Angela Carini esordirà ai Giochi giovedì contro Imane Khelif, la 25enne algerina al centro di un caso che sta destando notevole interesse all’interno dell’Olimpiade parigina.
Lei e Lin Yu-ting di Taipei sono state private delle medaglie e impossibilitate ad affrontare l’ultimo match ai Mondiali, disputati a New Delhi lo scorso anno. Entrambe le sanzioni sono state generate dalla stessa motivazione.
Scrive il giornalista Sean Ingle su The Guardian (edizione 29 luglio 2024).
‘Il sito web MyInfo del CIO riconosce che entrambe le atlete non hanno superato i test di identità di genere lo scorso anno. Nel suo sistema interno, fornito ai giornalisti a Parigi, il CIO afferma che Khelif è stata “squalificata poche ore prima della sua sfida per la medaglia d’oro contro Yang Liu, dopo che i suoi elevati livelli di testosterone non erano riusciti a soddisfare i criteri di ammissibilità”. Il CIO riconosce inoltre che Lin è stata “privata della sua medaglia di bronzo perché non aveva soddisfatto i requisiti di ammissibilità basati sui risultati di un test biochimico.”

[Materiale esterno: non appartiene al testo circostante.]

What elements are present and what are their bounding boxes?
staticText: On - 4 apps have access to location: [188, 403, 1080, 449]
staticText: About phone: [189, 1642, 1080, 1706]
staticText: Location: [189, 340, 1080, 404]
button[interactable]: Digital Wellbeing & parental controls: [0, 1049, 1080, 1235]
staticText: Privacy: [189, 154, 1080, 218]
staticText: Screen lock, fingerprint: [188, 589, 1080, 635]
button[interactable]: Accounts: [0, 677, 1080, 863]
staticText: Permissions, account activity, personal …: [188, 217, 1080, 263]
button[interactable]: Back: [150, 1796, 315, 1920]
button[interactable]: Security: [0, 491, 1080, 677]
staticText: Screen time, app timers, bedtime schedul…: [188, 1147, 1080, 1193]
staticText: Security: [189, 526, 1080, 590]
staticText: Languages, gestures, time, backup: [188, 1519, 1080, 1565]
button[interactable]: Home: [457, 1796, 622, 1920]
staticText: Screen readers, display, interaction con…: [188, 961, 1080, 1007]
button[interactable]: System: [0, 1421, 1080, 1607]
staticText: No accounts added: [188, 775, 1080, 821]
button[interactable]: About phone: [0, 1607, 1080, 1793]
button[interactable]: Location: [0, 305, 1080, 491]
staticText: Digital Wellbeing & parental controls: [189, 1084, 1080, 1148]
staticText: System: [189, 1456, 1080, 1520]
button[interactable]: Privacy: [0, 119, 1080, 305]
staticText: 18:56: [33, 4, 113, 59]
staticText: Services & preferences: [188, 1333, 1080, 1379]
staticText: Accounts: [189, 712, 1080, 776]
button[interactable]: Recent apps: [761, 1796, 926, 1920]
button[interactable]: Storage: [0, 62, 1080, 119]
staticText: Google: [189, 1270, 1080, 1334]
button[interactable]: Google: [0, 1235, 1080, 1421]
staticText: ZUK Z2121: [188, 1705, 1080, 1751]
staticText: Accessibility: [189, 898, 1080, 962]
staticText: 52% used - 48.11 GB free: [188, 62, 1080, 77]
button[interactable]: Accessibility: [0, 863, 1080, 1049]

Umar Kremlev, presidente dell’International Boxing Association, ha dichiarato all’agenzia di stampa russa Tass, che i test del DNA avevano “dimostrato che le atlete avevano cromosomi XY e quindi erano state escluse dagli eventi sportivi”.

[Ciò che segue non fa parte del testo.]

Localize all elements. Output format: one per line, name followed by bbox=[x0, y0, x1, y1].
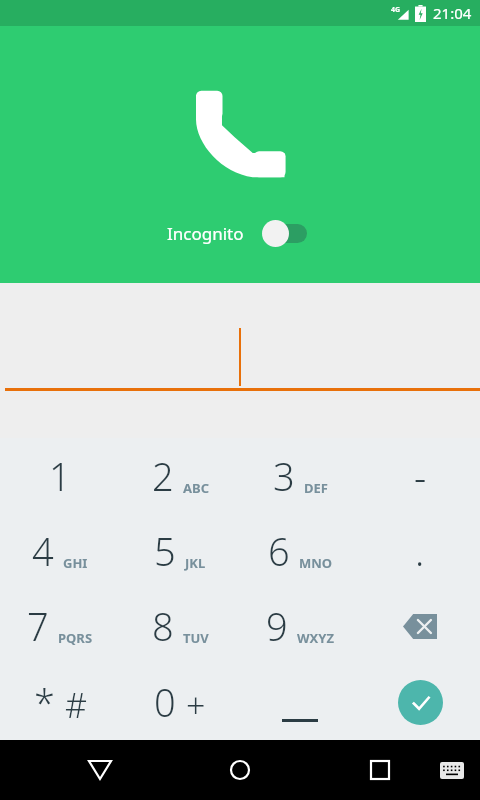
button[interactable]: Incognito toggle bbox=[262, 218, 314, 248]
staticText: 9 bbox=[266, 600, 288, 652]
staticText: 6 bbox=[268, 525, 290, 577]
button[interactable]: Confirm bbox=[360, 664, 480, 740]
staticText: 1 bbox=[49, 450, 71, 502]
button[interactable]: 2 bbox=[120, 438, 240, 513]
staticText: + bbox=[186, 682, 206, 728]
button[interactable]: . bbox=[360, 513, 480, 588]
button[interactable]: Home bbox=[216, 746, 264, 794]
staticText: 3 bbox=[273, 450, 295, 502]
button[interactable]: 0 bbox=[120, 664, 240, 740]
button[interactable]: - bbox=[360, 438, 480, 513]
staticText: Incognito bbox=[167, 222, 244, 245]
staticText: TUV bbox=[183, 629, 209, 647]
staticText: DEF bbox=[304, 479, 328, 497]
button[interactable]: * bbox=[0, 664, 120, 740]
button[interactable]: 8 bbox=[120, 588, 240, 664]
button[interactable]: 4 bbox=[0, 513, 120, 588]
staticText: . bbox=[415, 525, 425, 577]
staticText: MNO bbox=[299, 554, 333, 572]
staticText: 0 bbox=[154, 676, 176, 728]
staticText: 2 bbox=[152, 450, 174, 502]
staticText: - bbox=[414, 450, 427, 502]
button[interactable]: 5 bbox=[120, 513, 240, 588]
staticText: JKL bbox=[185, 554, 206, 572]
staticText: ABC bbox=[183, 479, 209, 497]
staticText: WXYZ bbox=[297, 629, 334, 647]
button[interactable]: Recent apps bbox=[356, 746, 404, 794]
button[interactable]: 9 bbox=[240, 588, 360, 664]
button[interactable]: 7 bbox=[0, 588, 120, 664]
staticText: GHI bbox=[63, 554, 88, 572]
staticText: * bbox=[34, 676, 55, 728]
button[interactable]: 1 bbox=[0, 438, 120, 513]
button[interactable]: 3 bbox=[240, 438, 360, 513]
staticText: 4 bbox=[32, 525, 54, 577]
staticText: 5 bbox=[154, 525, 176, 577]
staticText: 4G bbox=[391, 5, 401, 15]
staticText: 21:04 bbox=[433, 3, 472, 23]
staticText: 8 bbox=[152, 600, 174, 652]
staticText: PQRS bbox=[58, 629, 93, 647]
staticText: 7 bbox=[27, 600, 49, 652]
staticText: # bbox=[65, 682, 87, 728]
button[interactable]: Backspace bbox=[360, 588, 480, 664]
button[interactable]: Switch keyboard bbox=[430, 748, 474, 792]
button[interactable]: Back bbox=[76, 746, 124, 794]
button[interactable]: 6 bbox=[240, 513, 360, 588]
button[interactable]: Space bbox=[240, 664, 360, 740]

Il Comitato Olimpico Internazionale in un recente documento (IOC Framework on Fairness, inclusion and non-discrimination on the basis of gender identity and sex variation) ha delegato alle Federazioni Internazionali di stabilire le regole in materia. Sempre seguendo un criterio non discriminante, ma allo stesso tempo prestando attenzione a non dare vantaggi a un atleta nei confronti di un altro.

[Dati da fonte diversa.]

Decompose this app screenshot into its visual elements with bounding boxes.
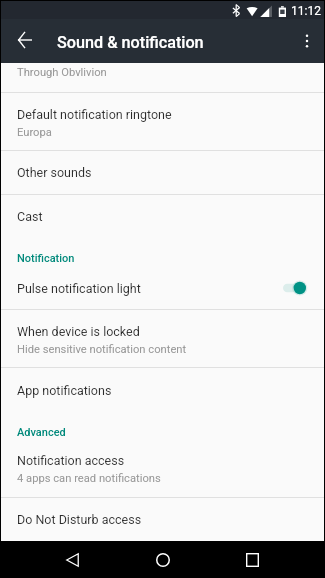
staticText: Sound & notification <box>57 33 204 52</box>
staticText: Advanced <box>17 426 66 439</box>
button[interactable]: More options <box>290 24 324 58</box>
staticText: Notification access <box>17 453 125 468</box>
button[interactable]: When device is locked <box>1 310 324 367</box>
staticText: Through Obvlivion <box>17 66 107 79</box>
staticText: Other sounds <box>17 165 92 180</box>
staticText: When device is locked <box>17 324 140 339</box>
staticText: Cast <box>17 209 43 224</box>
button[interactable]: Back <box>1 19 45 63</box>
staticText: Hide sensitive notification content <box>17 343 187 356</box>
button[interactable]: Do Not Disturb access <box>1 498 324 541</box>
staticText: Notification <box>17 252 75 265</box>
staticText: 11:12 <box>291 4 321 18</box>
button[interactable]: Other sounds <box>1 151 324 194</box>
button[interactable]: Home <box>144 541 181 578</box>
button[interactable]: Cast <box>1 195 324 237</box>
button[interactable]: Pulse notification light <box>1 267 324 309</box>
button[interactable]: Recent apps <box>234 541 271 578</box>
button[interactable]: Back <box>54 541 91 578</box>
button[interactable]: Notification access <box>1 439 324 497</box>
button[interactable]: Through Obvlivion <box>1 63 324 92</box>
staticText: 4 apps can read notifications <box>17 472 161 485</box>
staticText: Default notification ringtone <box>17 107 172 122</box>
button[interactable]: Default notification ringtone <box>1 93 324 150</box>
staticText: App notifications <box>17 383 112 398</box>
staticText: Do Not Disturb access <box>17 512 142 527</box>
staticText: Pulse notification light <box>17 281 283 296</box>
button[interactable]: App notifications <box>1 368 324 412</box>
staticText: Europa <box>17 126 52 139</box>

Il campionato del mondo 2023 in India era organizzato dall’IBA che, seguendo il suo regolamento ha squalificato le due atlete. L’International Boxing Association non è più riconosciuta dal CIO che, attraverso una Task Force, ha gestito e sta gestendo (regole comprese) le ultime due Olimpiadi: Tokyo ’20 e Parigi ’24.
Imane Khelif affronterà giovedì Angela Carini negli ottavi di finale.
Lin Yu-ting (tre ori mondiali, due nei pesi piuma, uno nei pesi gallo) è in tabellone nei 57 kg, la categoria di Irma Testa. Ha avuto il bye al primo turno, esordirà venerdì contro l’uzbeka Sidora Turbidekova.